Open vadimkantorov opened 3 years ago
Can you elaborate a bit, I'm not very experienced to understand the above fully. :smiley:
In semantic/instance segmentation context the segmentations are usually represented using some sort of masks: 1) integer label maps. For every pixel there is some ID of an instance/category ID the object belongs to 2) RGB label maps, Every pixel is assigned an RGB value, each unique RGB tuple stands for an instance/category object ID. This is how Pascal and other datasets represent the ground truth. This representation is also useful for visual inspection of results of segmentation of multiple objects in an image 3) Binary mask map where the batch dimension enumerates the objects/categories present in an image 3) Compressed RLE representation - used in COCO/official pycocotools. This allows for efficient storage of masks if there are many instances in the image
Some representations are used for the ground truth in datasets and optimized for efficient storage, others are more convenient for learning targets, or for manipulating the masks in the code
From these representations it is often needed to: 1) convert between these representations, e.g. extract unique RGB colors; get a integer label map from RGB label map; get binary masks from integer label maps; convert to RGB label maps for visualization; compress-decompress masks 2) extract bounding boxes corresponding to each segment
Hi @vadimkantorov
Just like bounding boxes, I think there are multiple formats for segmentation masks as you mentioned.
Unlike boxes, we cannot interchangeably convert to each other types. E.g. from binary (boolean) mask it won't be possible to get same RGB Label maps. Although vice versa conversion is feasible.
Hence, it might be useful to provide such a utility for converting masks. But we need to ensure that they won't pollute the namespace by providing too many functions. Maybe something like mask_convert
?
Just like in boxes, we assume boxes to be of Pascal VOC format (xmin, ymin, xmax, ymax)
.
In torchvision all utilities related to segmentation masks are written considering the Case 3. Binary boolean masks, where batch denotes number of objects, and remaining two dimensions being boolean denoting presence of map.
Utility are provided to visualize boolean masks. See draw_segmentation_masks
It can be used both for instance segmentation as well as semantic segmentation models.
Also, See the recently added masks_to_boxes
#4290 operator.
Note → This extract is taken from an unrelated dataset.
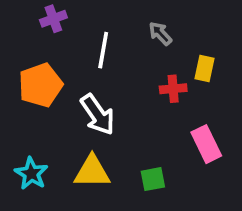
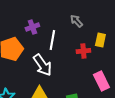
purple cross: (53, 19) -> (32, 27), moved
white line: (103, 50) -> (52, 40), moved

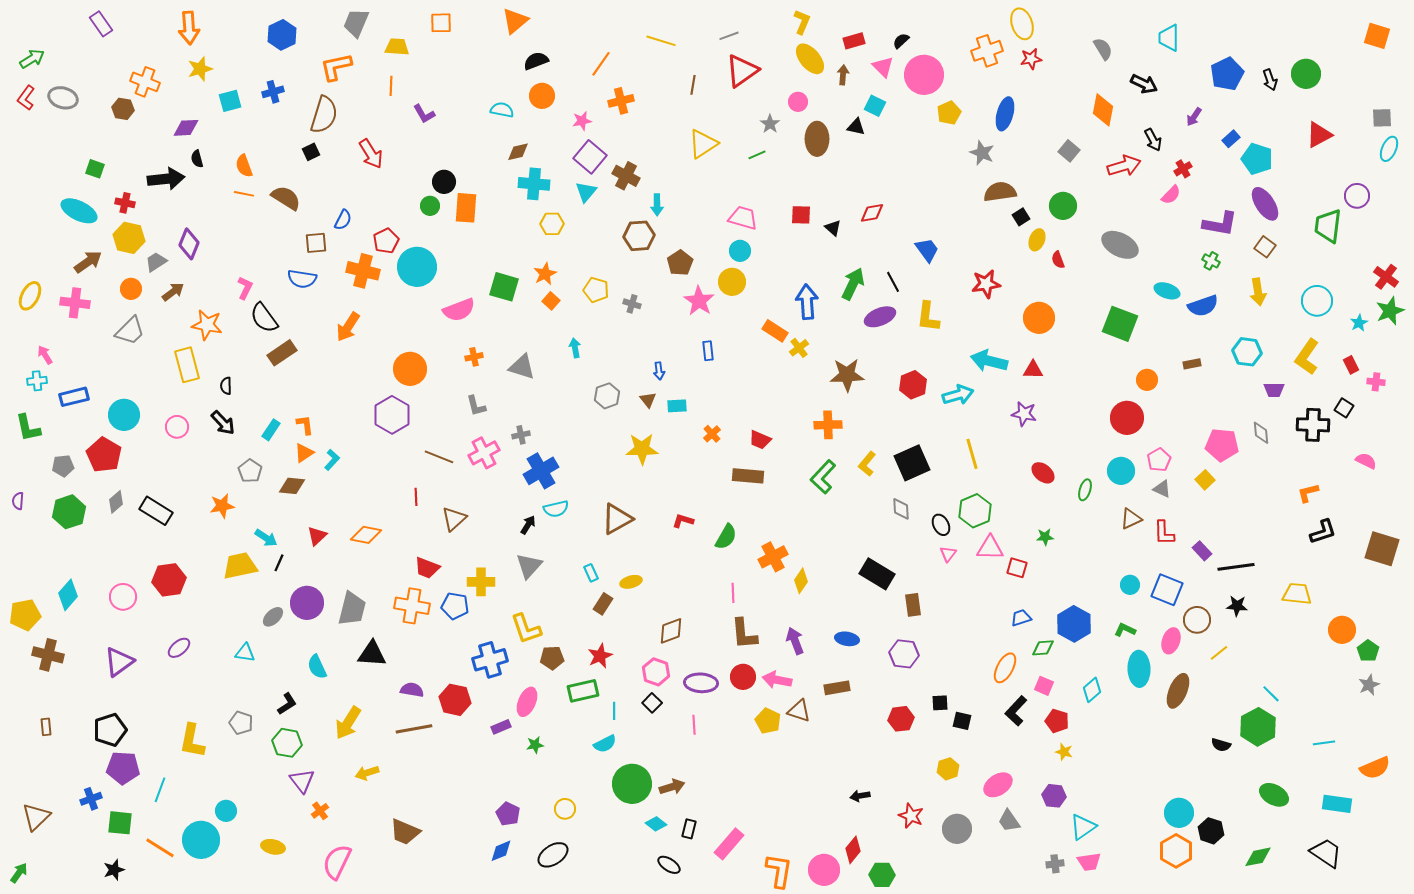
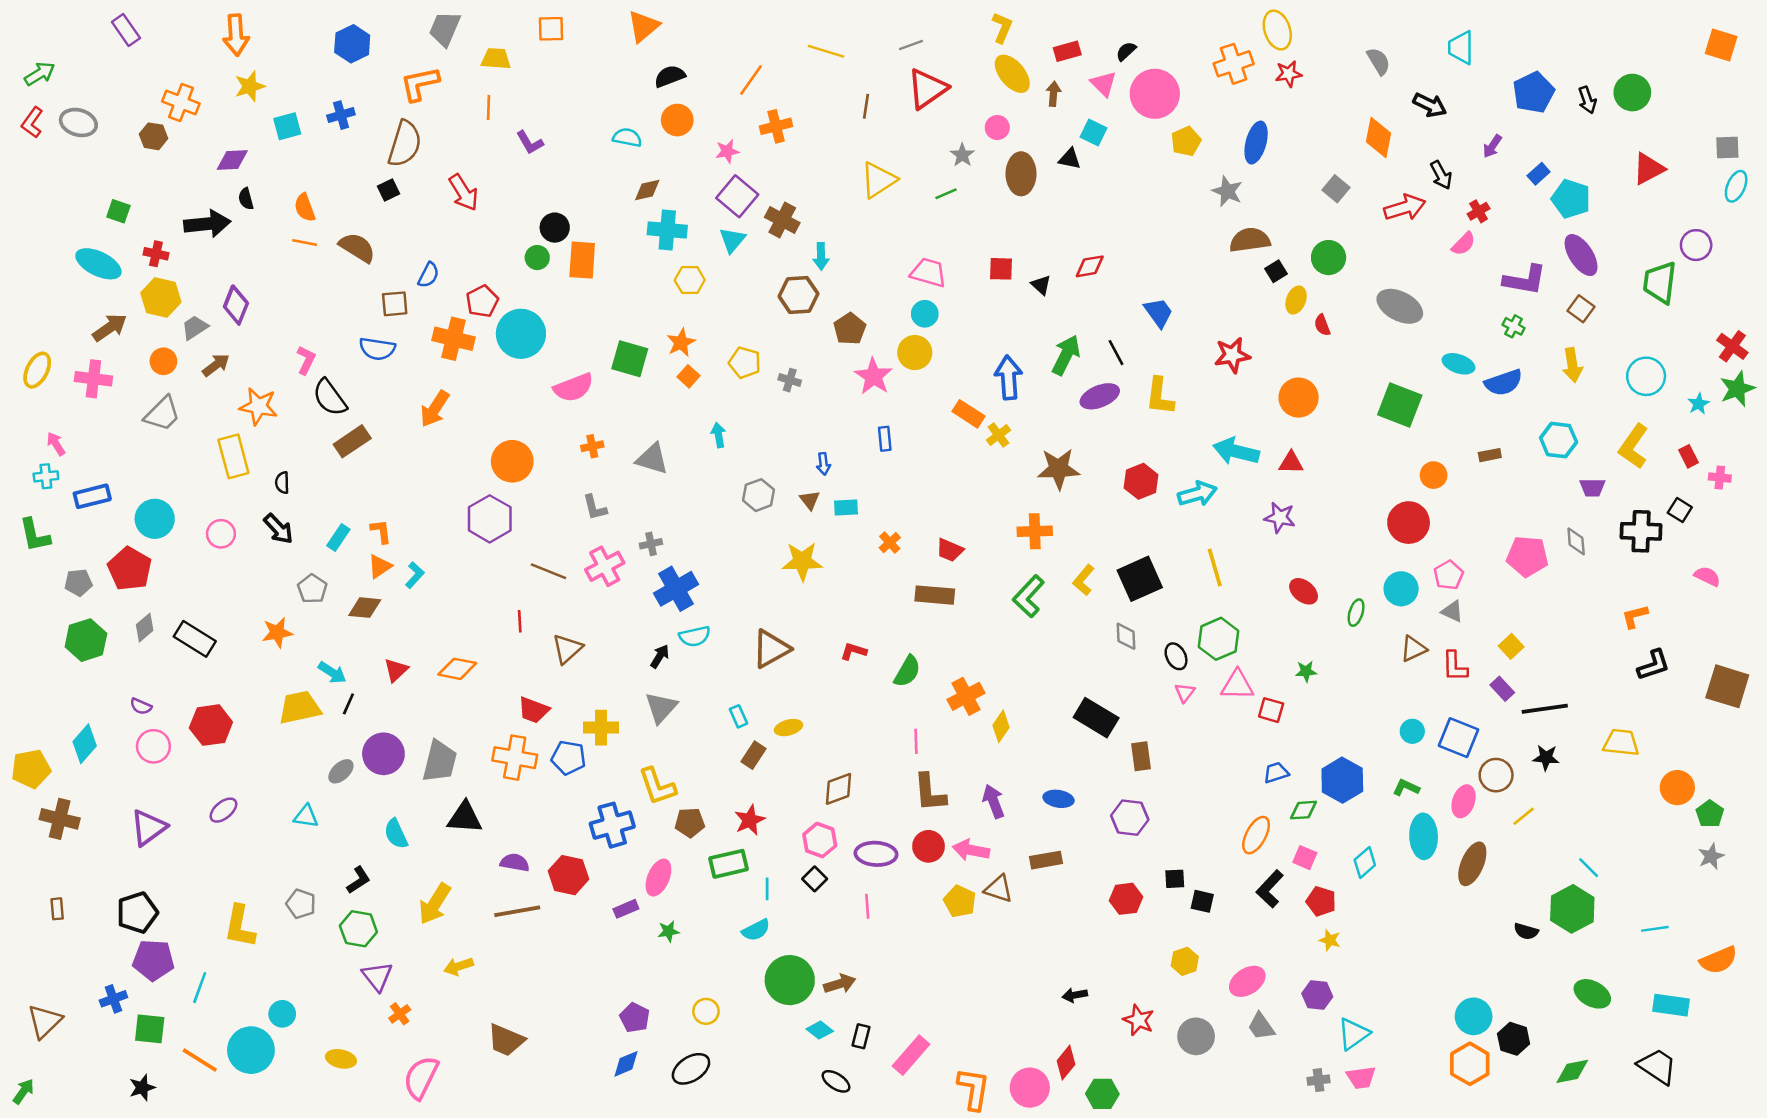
yellow square: (1205, 480) -> (1511, 646), moved
purple semicircle: (18, 501) -> (141, 706), moved, turned -72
It can help to find bounding boxes provided a boolean mask. Which can further be used to train a detection model. A comprehensive example would be up soon in gallery. #4484
So if there is an utility code that can help in converting different masks to boolean tensors, it would suffice the need. Let me know your thoughts @vadimkantorov
cc @datumbox @NicolasHug as they would know use cases better :smiley:
Let me know your thoughts @vadimkantorov
Honestly, I think the most practical thing would be to have utility functions that allow the maximum flexibility to convert between all these formats: integer label maps, rgb label maps, binary masks (maybe even bit masks), RLE compression (and maybe some other simple compressed representations)
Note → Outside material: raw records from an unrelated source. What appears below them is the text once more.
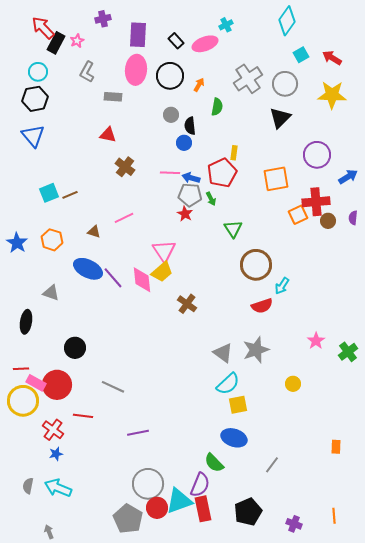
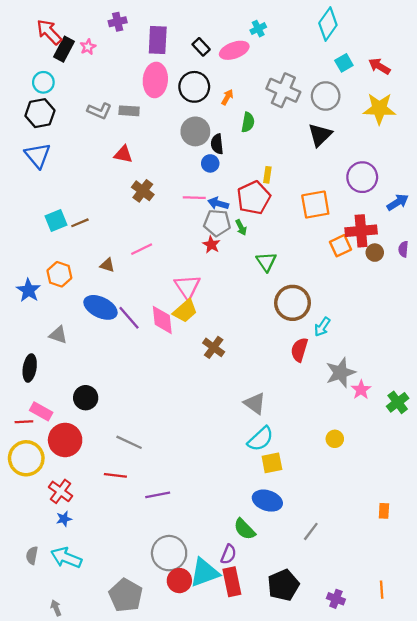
gray L-shape: (87, 72) -> (99, 111), moved, turned -95
gray cross: (248, 79) -> (283, 90), turned -32
gray circle: (171, 115) -> (195, 131), size x1.6
blue star: (17, 243) -> (29, 290), moved
red semicircle: (262, 306) -> (299, 350), turned 125
gray star: (256, 350) -> (340, 373), moved
pink rectangle: (36, 383) -> (41, 411), moved
red line: (83, 416) -> (115, 475), moved
purple semicircle: (200, 485) -> (228, 554), size x0.7
gray pentagon: (128, 519) -> (126, 595), moved

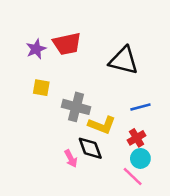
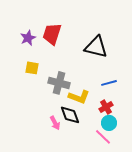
red trapezoid: (67, 44) -> (52, 34), turned 120

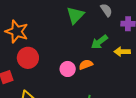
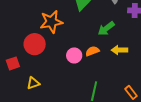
orange star: (17, 31) -> (51, 22), moved, turned -30
yellow arrow: (122, 52) -> (119, 50), moved

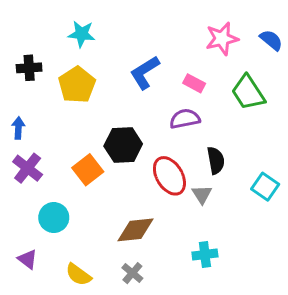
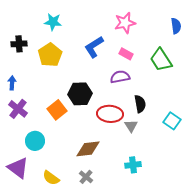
pink star: (222, 39) -> (125, 23), moved
blue semicircle: (271, 40) -> (176, 26), turned 42
red ellipse: (169, 176) -> (110, 114), turned -55
purple triangle: (28, 259) -> (18, 168), size x1.6

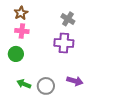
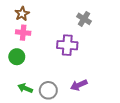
gray cross: (68, 19) -> (84, 19), moved
purple arrow: (75, 81) -> (79, 85), turned 140

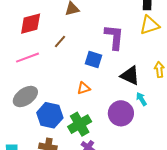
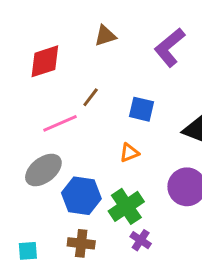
purple L-shape: (114, 37) -> (170, 47), moved, turned -132
brown line: (60, 41) -> (91, 97), moved
pink line: (28, 58) -> (60, 123), moved

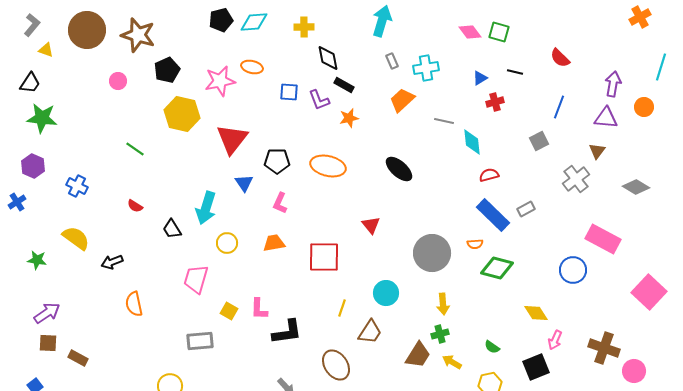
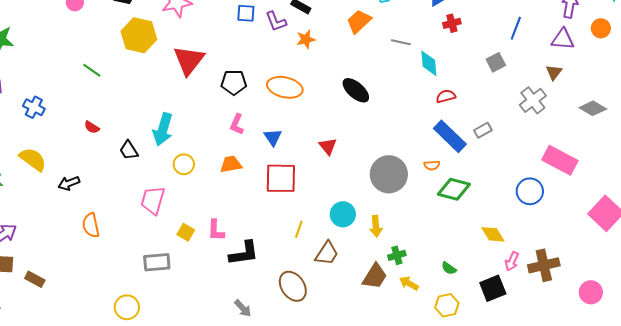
blue triangle: (244, 183) -> (273, 137), moved
yellow arrow: (443, 304) -> (376, 226), moved
brown cross: (604, 348) -> (544, 265), moved, turned -32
Unlike boxes, we cannot interchangeably convert to each other types. E.g. from binary (boolean) mask it won't be possible to get same RGB Label maps.
For visualization purposes, it may still make sense to support Boolean -> RGB via letting the user to provide the palette (+ having an utility function to generate palettes from HSL colorwheel), e.g. one can map 0th binary mask to the 0th color from the palette
In torchvision all utilities related to segmentation masks are written considering the Case 3.
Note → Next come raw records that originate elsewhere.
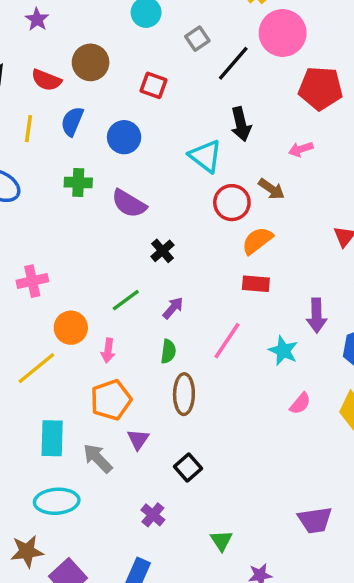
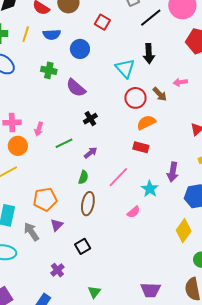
blue semicircle: (72, 121) -> (52, 34), turned -126
pink arrow: (301, 149) -> (180, 82), moved
orange circle: (71, 328) -> (18, 146), moved
pink arrow: (108, 350) -> (39, 129), moved
pink semicircle: (300, 403) -> (134, 212), moved

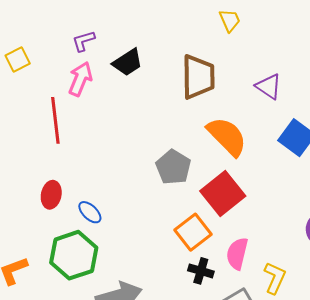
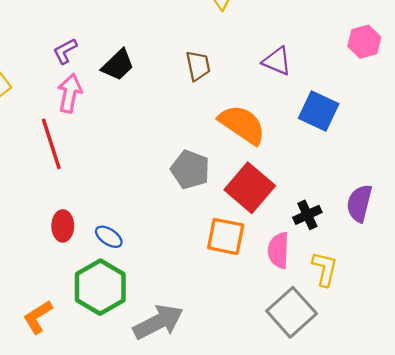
brown trapezoid: (198, 77) -> (198, 66), size x0.6
orange square: (193, 232) -> (226, 236), turned -30
black cross: (201, 271) -> (307, 215), moved, turned -30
For high-resolution images with a lot of objects, this can become a bottleneck memory-wise. I guess that's the reason why COCO uses RLE compression.
Even if in torchvision this is the case, it is not the case for a lot of legacy and interop formats. I think it is very useful to support functions to convert between all of the formats as much as possible. Even for bounding boxes, there may be different ways of interpreting the boxes: https://ppwwyyxx.com/blog/2021/Where-are-Pixels/, so I think it's useful to have functions for conversion between xyxy to xywh and cxcyhalfwhalfh etc and maybe even accepting some argument specifying the coordinate frame (corners or pixel centers)
Maybe something like
mask_convert
?
Maybe. But even if it pollutes some special masks
or segmentation
namespace, I don't think it's very disturbing. Here are tensorflow utils: https://github.com/tensorflow/tpu/tree/master/models/official/detection/utils, detectron utils: https://detectron2.readthedocs.io/en/latest/_modules/detectron2/layers/mask_ops.html, https://github.com/facebookresearch/detr/blob/main/util/box_ops.py
Hi @vadimkantorov
xyxy
, xywh
and cxcywh
are supported. If people have additional needs for formats, then it can be considered to expand. Note that to keep things simple in conversions. We do all conversions through xyxy. E.g. to convert xywh to cxcywh we first do xywh -> xyxy then xyxy -> cxcywh, this happens internally, there is no direct code to do xywh -> cxcywh.Can you list out what other mask utilities would be beneficial in torchvision?
I see mask_convert
as one candidate.
Maybe we can refer to Detectron2 masks? https://github.com/facebookresearch/detectron2/blob/main/detectron2/structures/masks.py
2. But supporting RGB type masks directly would overload it and complicate.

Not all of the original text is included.